> Task to complete:
What is needed is a word-for-word transcription of every record below.
*** Opening Material shown ***
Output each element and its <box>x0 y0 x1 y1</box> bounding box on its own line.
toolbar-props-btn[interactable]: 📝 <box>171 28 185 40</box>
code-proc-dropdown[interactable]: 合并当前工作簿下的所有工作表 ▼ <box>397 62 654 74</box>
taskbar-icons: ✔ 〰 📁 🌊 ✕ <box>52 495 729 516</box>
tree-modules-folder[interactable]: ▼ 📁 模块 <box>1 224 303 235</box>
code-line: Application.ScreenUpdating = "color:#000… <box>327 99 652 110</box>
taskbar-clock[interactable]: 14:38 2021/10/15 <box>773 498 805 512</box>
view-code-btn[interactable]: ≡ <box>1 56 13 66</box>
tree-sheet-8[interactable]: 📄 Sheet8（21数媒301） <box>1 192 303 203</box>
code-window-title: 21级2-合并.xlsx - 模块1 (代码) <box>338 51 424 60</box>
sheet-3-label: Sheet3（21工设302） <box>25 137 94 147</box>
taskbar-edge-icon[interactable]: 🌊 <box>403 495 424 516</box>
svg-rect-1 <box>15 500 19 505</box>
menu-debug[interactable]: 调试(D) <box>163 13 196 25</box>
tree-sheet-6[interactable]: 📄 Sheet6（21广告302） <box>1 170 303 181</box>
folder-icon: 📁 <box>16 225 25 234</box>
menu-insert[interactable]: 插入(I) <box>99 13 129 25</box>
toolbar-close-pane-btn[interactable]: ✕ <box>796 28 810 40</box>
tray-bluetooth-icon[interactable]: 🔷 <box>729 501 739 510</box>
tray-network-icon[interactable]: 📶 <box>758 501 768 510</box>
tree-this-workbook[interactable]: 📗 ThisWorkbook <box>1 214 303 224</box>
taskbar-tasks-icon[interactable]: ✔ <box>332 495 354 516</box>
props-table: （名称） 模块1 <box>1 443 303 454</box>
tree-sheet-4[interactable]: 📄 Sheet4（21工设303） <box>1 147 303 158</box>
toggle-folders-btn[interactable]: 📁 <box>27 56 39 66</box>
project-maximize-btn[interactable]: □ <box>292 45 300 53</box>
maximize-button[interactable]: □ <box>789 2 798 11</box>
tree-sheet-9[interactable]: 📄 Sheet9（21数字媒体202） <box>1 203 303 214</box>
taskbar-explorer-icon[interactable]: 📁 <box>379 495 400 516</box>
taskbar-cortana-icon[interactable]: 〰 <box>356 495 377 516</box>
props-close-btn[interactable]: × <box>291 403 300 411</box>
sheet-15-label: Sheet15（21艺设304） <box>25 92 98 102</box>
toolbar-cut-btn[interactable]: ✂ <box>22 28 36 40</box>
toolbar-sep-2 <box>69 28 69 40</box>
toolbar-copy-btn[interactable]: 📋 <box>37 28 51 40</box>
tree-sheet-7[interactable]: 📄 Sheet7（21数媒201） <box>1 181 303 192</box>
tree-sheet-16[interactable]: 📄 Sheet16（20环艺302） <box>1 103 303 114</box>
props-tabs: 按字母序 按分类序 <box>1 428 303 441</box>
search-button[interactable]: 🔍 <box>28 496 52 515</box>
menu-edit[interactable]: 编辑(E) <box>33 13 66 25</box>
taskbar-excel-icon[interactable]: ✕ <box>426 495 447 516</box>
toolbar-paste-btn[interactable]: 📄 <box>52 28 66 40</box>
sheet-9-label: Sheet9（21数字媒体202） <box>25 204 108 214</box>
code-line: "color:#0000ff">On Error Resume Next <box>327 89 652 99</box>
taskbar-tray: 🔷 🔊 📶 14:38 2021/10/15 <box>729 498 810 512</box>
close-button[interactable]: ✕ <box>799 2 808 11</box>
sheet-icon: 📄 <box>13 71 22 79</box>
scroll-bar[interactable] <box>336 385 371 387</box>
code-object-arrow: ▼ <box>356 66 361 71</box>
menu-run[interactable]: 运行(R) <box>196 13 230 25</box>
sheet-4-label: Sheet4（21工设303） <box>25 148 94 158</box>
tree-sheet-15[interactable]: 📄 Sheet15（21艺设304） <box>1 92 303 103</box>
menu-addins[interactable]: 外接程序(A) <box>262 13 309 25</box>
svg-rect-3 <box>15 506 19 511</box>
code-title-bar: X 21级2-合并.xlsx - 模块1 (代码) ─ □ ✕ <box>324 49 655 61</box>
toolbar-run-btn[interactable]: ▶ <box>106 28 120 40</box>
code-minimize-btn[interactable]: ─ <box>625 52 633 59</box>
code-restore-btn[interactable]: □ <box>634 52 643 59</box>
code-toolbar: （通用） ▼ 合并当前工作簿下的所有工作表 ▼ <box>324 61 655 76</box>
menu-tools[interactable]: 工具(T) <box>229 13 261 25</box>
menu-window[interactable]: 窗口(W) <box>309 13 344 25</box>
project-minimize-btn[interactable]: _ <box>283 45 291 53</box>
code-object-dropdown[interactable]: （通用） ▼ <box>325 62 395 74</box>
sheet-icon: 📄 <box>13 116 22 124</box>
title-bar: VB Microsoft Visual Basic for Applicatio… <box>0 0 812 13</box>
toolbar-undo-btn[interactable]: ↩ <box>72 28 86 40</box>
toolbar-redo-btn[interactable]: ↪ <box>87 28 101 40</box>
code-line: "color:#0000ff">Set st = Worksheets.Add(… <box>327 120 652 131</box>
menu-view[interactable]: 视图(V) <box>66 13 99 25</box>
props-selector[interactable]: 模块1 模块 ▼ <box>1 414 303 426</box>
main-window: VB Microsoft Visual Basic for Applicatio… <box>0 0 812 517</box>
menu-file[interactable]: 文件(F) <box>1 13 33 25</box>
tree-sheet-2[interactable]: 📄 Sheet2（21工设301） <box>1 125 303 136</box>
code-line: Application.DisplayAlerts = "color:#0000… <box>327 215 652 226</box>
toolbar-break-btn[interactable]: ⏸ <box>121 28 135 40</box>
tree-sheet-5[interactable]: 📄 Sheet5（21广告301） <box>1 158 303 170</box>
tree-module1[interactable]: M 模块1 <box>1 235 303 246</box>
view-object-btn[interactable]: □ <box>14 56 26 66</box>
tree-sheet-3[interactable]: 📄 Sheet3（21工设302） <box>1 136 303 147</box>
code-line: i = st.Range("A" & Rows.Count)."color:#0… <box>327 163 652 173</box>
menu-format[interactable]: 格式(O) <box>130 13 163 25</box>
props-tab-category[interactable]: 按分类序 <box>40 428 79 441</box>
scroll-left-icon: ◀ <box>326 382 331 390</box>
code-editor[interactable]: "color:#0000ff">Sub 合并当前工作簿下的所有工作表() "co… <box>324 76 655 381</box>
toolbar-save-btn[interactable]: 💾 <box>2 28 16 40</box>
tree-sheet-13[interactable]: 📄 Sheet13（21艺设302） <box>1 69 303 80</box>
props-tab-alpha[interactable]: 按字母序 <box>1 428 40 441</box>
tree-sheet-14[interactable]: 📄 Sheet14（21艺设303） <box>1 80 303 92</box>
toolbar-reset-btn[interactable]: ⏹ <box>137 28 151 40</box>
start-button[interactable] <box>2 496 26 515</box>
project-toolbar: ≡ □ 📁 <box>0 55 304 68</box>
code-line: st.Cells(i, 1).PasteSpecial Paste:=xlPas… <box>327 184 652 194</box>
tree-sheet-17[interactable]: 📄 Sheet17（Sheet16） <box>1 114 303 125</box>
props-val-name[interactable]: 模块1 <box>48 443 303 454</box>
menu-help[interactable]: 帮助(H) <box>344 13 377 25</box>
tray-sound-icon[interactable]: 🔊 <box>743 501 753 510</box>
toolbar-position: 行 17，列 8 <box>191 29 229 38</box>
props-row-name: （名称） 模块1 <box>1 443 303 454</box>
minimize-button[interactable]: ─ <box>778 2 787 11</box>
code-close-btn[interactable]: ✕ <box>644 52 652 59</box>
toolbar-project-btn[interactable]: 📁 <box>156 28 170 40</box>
*** Closing Material shown ***
> Reply to the exercise:
Output each element and its <box>x0 y0 x1 y1</box> bounding box on its own line.
toolbar-props-btn[interactable]: 📝 <box>171 28 185 40</box>
code-proc-dropdown[interactable]: 合并当前工作簿下的所有工作表 ▼ <box>397 62 654 74</box>
taskbar-icons: ✔ 〰 📁 🌊 ✕ <box>52 495 729 516</box>
tree-modules-folder[interactable]: ▼ 📁 模块 <box>1 224 303 235</box>
code-line: Application.ScreenUpdating = "color:#000… <box>327 99 652 110</box>
taskbar-clock[interactable]: 14:38 2021/10/15 <box>773 498 805 512</box>
view-code-btn[interactable]: ≡ <box>1 56 13 66</box>
tree-sheet-8[interactable]: 📄 Sheet8（21数媒301） <box>1 192 303 203</box>
code-window-title: 21级2-合并.xlsx - 模块1 (代码) <box>338 51 424 60</box>
sheet-3-label: Sheet3（21工设302） <box>25 137 94 147</box>
taskbar-edge-icon[interactable]: 🌊 <box>403 495 424 516</box>
svg-rect-1 <box>15 500 19 505</box>
menu-debug[interactable]: 调试(D) <box>163 13 196 25</box>
tree-sheet-6[interactable]: 📄 Sheet6（21广告302） <box>1 170 303 181</box>
folder-icon: 📁 <box>16 225 25 234</box>
menu-insert[interactable]: 插入(I) <box>99 13 129 25</box>
toolbar-close-pane-btn[interactable]: ✕ <box>796 28 810 40</box>
tray-bluetooth-icon[interactable]: 🔷 <box>729 501 739 510</box>
tray-network-icon[interactable]: 📶 <box>758 501 768 510</box>
tree-this-workbook[interactable]: 📗 ThisWorkbook <box>1 214 303 224</box>
taskbar-tasks-icon[interactable]: ✔ <box>332 495 354 516</box>
props-table: （名称） 模块1 <box>1 443 303 454</box>
tree-sheet-4[interactable]: 📄 Sheet4（21工设303） <box>1 147 303 158</box>
toggle-folders-btn[interactable]: 📁 <box>27 56 39 66</box>
project-maximize-btn[interactable]: □ <box>292 45 300 53</box>
maximize-button[interactable]: □ <box>789 2 798 11</box>
tree-sheet-9[interactable]: 📄 Sheet9（21数字媒体202） <box>1 203 303 214</box>
taskbar-explorer-icon[interactable]: 📁 <box>379 495 400 516</box>
taskbar-cortana-icon[interactable]: 〰 <box>356 495 377 516</box>
props-close-btn[interactable]: × <box>291 403 300 411</box>
sheet-15-label: Sheet15（21艺设304） <box>25 92 98 102</box>
toolbar-cut-btn[interactable]: ✂ <box>22 28 36 40</box>
toolbar-sep-2 <box>69 28 69 40</box>
toolbar-copy-btn[interactable]: 📋 <box>37 28 51 40</box>
tree-sheet-7[interactable]: 📄 Sheet7（21数媒201） <box>1 181 303 192</box>
tree-sheet-16[interactable]: 📄 Sheet16（20环艺302） <box>1 103 303 114</box>
props-tabs: 按字母序 按分类序 <box>1 428 303 441</box>
search-button[interactable]: 🔍 <box>28 496 52 515</box>
menu-edit[interactable]: 编辑(E) <box>33 13 66 25</box>
taskbar-excel-icon[interactable]: ✕ <box>426 495 447 516</box>
toolbar-paste-btn[interactable]: 📄 <box>52 28 66 40</box>
sheet-9-label: Sheet9（21数字媒体202） <box>25 204 108 214</box>
code-line: "color:#0000ff">On Error Resume Next <box>327 89 652 99</box>
taskbar-tray: 🔷 🔊 📶 14:38 2021/10/15 <box>729 498 810 512</box>
close-button[interactable]: ✕ <box>799 2 808 11</box>
sheet-icon: 📄 <box>13 71 22 79</box>
scroll-bar[interactable] <box>336 385 371 387</box>
code-object-arrow: ▼ <box>356 66 361 71</box>
menu-run[interactable]: 运行(R) <box>196 13 230 25</box>
sheet-4-label: Sheet4（21工设303） <box>25 148 94 158</box>
tree-sheet-15[interactable]: 📄 Sheet15（21艺设304） <box>1 92 303 103</box>
menu-addins[interactable]: 外接程序(A) <box>262 13 309 25</box>
svg-rect-3 <box>15 506 19 511</box>
code-title-bar: X 21级2-合并.xlsx - 模块1 (代码) ─ □ ✕ <box>324 49 655 61</box>
toolbar-run-btn[interactable]: ▶ <box>106 28 120 40</box>
code-minimize-btn[interactable]: ─ <box>625 52 633 59</box>
code-restore-btn[interactable]: □ <box>634 52 643 59</box>
code-toolbar: （通用） ▼ 合并当前工作簿下的所有工作表 ▼ <box>324 61 655 76</box>
menu-tools[interactable]: 工具(T) <box>229 13 261 25</box>
menu-window[interactable]: 窗口(W) <box>309 13 344 25</box>
project-minimize-btn[interactable]: _ <box>283 45 291 53</box>
code-object-dropdown[interactable]: （通用） ▼ <box>325 62 395 74</box>
sheet-icon: 📄 <box>13 116 22 124</box>
title-bar: VB Microsoft Visual Basic for Applicatio… <box>0 0 812 13</box>
toolbar-undo-btn[interactable]: ↩ <box>72 28 86 40</box>
toolbar-redo-btn[interactable]: ↪ <box>87 28 101 40</box>
code-line: "color:#0000ff">Set st = Worksheets.Add(… <box>327 120 652 131</box>
menu-view[interactable]: 视图(V) <box>66 13 99 25</box>
props-selector[interactable]: 模块1 模块 ▼ <box>1 414 303 426</box>
main-window: VB Microsoft Visual Basic for Applicatio… <box>0 0 812 517</box>
menu-file[interactable]: 文件(F) <box>1 13 33 25</box>
tree-sheet-2[interactable]: 📄 Sheet2（21工设301） <box>1 125 303 136</box>
code-line: Application.DisplayAlerts = "color:#0000… <box>327 215 652 226</box>
toolbar-break-btn[interactable]: ⏸ <box>121 28 135 40</box>
tree-sheet-5[interactable]: 📄 Sheet5（21广告301） <box>1 158 303 170</box>
tree-module1[interactable]: M 模块1 <box>1 235 303 246</box>
view-object-btn[interactable]: □ <box>14 56 26 66</box>
tree-sheet-3[interactable]: 📄 Sheet3（21工设302） <box>1 136 303 147</box>
code-line: i = st.Range("A" & Rows.Count)."color:#0… <box>327 163 652 173</box>
menu-format[interactable]: 格式(O) <box>130 13 163 25</box>
props-tab-category[interactable]: 按分类序 <box>40 428 79 441</box>
scroll-left-icon: ◀ <box>326 382 331 390</box>
code-editor[interactable]: "color:#0000ff">Sub 合并当前工作簿下的所有工作表() "co… <box>324 76 655 381</box>
toolbar-save-btn[interactable]: 💾 <box>2 28 16 40</box>
tree-sheet-13[interactable]: 📄 Sheet13（21艺设302） <box>1 69 303 80</box>
props-tab-alpha[interactable]: 按字母序 <box>1 428 40 441</box>
tree-sheet-14[interactable]: 📄 Sheet14（21艺设303） <box>1 80 303 92</box>
toolbar-reset-btn[interactable]: ⏹ <box>137 28 151 40</box>
start-button[interactable] <box>2 496 26 515</box>
project-toolbar: ≡ □ 📁 <box>0 55 304 68</box>
code-line: st.Cells(i, 1).PasteSpecial Paste:=xlPas… <box>327 184 652 194</box>
tree-sheet-17[interactable]: 📄 Sheet17（Sheet16） <box>1 114 303 125</box>
props-val-name[interactable]: 模块1 <box>48 443 303 454</box>
menu-help[interactable]: 帮助(H) <box>344 13 377 25</box>
tray-sound-icon[interactable]: 🔊 <box>743 501 753 510</box>
toolbar-position: 行 17，列 8 <box>191 29 229 38</box>
props-row-name: （名称） 模块1 <box>1 443 303 454</box>
minimize-button[interactable]: ─ <box>778 2 787 11</box>
code-close-btn[interactable]: ✕ <box>644 52 652 59</box>
toolbar-project-btn[interactable]: 📁 <box>156 28 170 40</box>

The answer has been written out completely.